▶ _YOUR OBJECTIVE_
Filter the material, keeping only lines with the word "Redaksi".

——

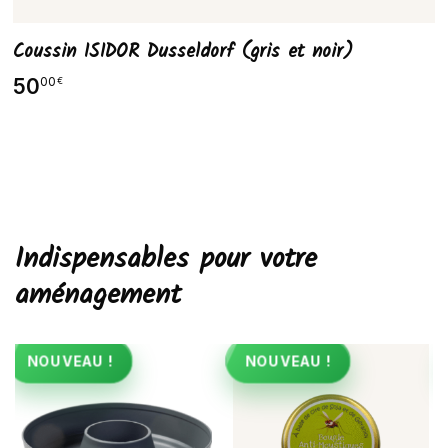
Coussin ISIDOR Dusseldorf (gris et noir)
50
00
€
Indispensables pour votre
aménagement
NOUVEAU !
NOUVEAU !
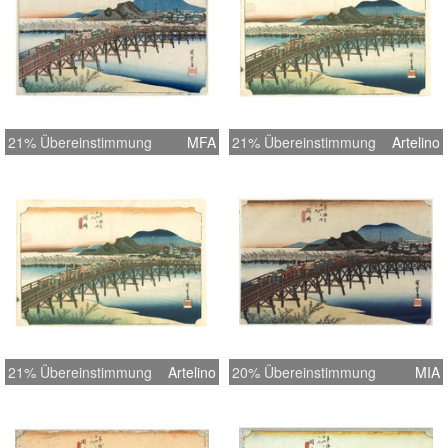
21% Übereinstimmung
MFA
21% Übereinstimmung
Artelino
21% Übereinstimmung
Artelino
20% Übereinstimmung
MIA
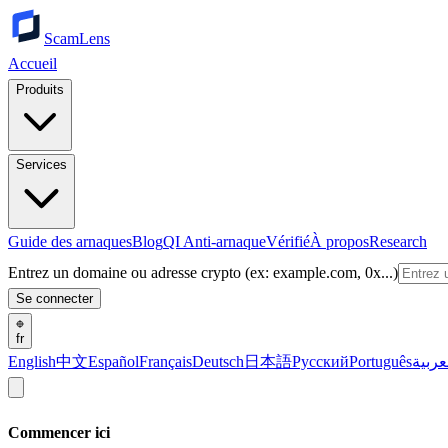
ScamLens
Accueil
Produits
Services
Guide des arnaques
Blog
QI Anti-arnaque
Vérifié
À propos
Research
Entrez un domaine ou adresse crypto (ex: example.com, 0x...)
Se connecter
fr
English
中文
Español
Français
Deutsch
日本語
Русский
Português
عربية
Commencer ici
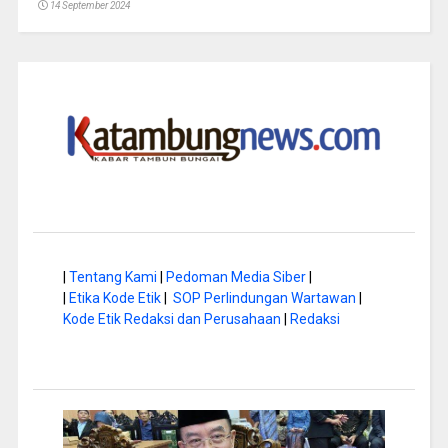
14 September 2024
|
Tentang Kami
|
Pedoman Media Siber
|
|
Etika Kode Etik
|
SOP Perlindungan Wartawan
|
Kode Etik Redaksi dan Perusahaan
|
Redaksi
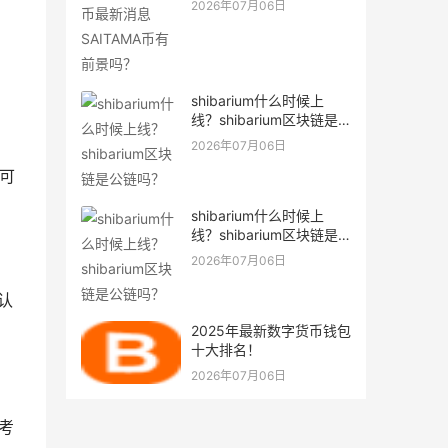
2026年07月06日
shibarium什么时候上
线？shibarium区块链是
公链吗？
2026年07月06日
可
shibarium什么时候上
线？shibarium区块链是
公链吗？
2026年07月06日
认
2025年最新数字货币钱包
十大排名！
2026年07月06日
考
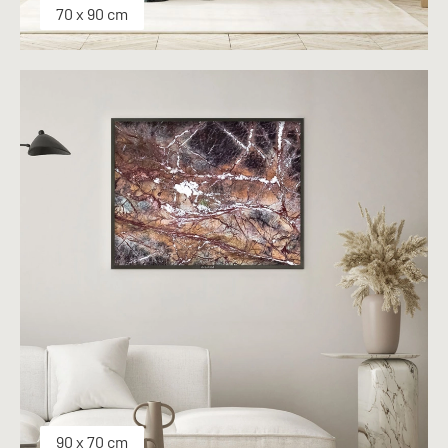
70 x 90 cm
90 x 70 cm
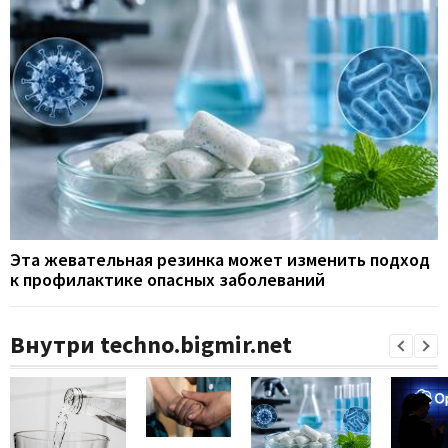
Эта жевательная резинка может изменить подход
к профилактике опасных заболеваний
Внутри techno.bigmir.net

——

▶ _WRITTEN REPLY_
Kode Etik Redaksi dan Perusahaan
Redaksi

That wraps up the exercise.